* PROBLEM DETAILS
Extract each line of the records below that contains the word "SHGs".

(Dataset entries)
=-=-=-=-=

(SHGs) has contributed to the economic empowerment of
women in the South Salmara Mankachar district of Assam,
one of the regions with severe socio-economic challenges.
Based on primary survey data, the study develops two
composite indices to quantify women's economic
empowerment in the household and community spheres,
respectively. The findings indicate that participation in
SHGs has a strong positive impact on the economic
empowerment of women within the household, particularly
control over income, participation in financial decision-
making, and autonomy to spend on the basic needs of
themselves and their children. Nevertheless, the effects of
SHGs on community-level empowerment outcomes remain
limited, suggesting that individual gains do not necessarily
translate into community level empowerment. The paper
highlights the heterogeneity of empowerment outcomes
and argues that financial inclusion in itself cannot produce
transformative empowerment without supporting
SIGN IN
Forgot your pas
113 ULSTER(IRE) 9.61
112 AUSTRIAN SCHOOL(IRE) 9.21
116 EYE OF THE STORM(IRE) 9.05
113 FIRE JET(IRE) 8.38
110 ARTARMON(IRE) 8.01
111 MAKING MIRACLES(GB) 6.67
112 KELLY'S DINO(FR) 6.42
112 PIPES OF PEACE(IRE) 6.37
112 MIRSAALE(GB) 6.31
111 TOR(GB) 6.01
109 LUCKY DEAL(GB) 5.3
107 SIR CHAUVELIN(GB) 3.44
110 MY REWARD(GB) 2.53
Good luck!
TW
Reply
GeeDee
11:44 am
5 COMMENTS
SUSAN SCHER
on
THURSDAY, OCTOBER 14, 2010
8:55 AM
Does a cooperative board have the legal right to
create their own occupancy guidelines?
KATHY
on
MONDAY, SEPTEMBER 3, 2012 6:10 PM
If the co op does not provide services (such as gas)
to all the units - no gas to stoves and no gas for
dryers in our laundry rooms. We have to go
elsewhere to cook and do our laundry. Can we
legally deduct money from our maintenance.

=-=-=-=-=

* TASK ANSWER
(SHGs) has contributed to the economic empowerment of
SHGs has a strong positive impact on the economic
SHGs on community-level empowerment outcomes remain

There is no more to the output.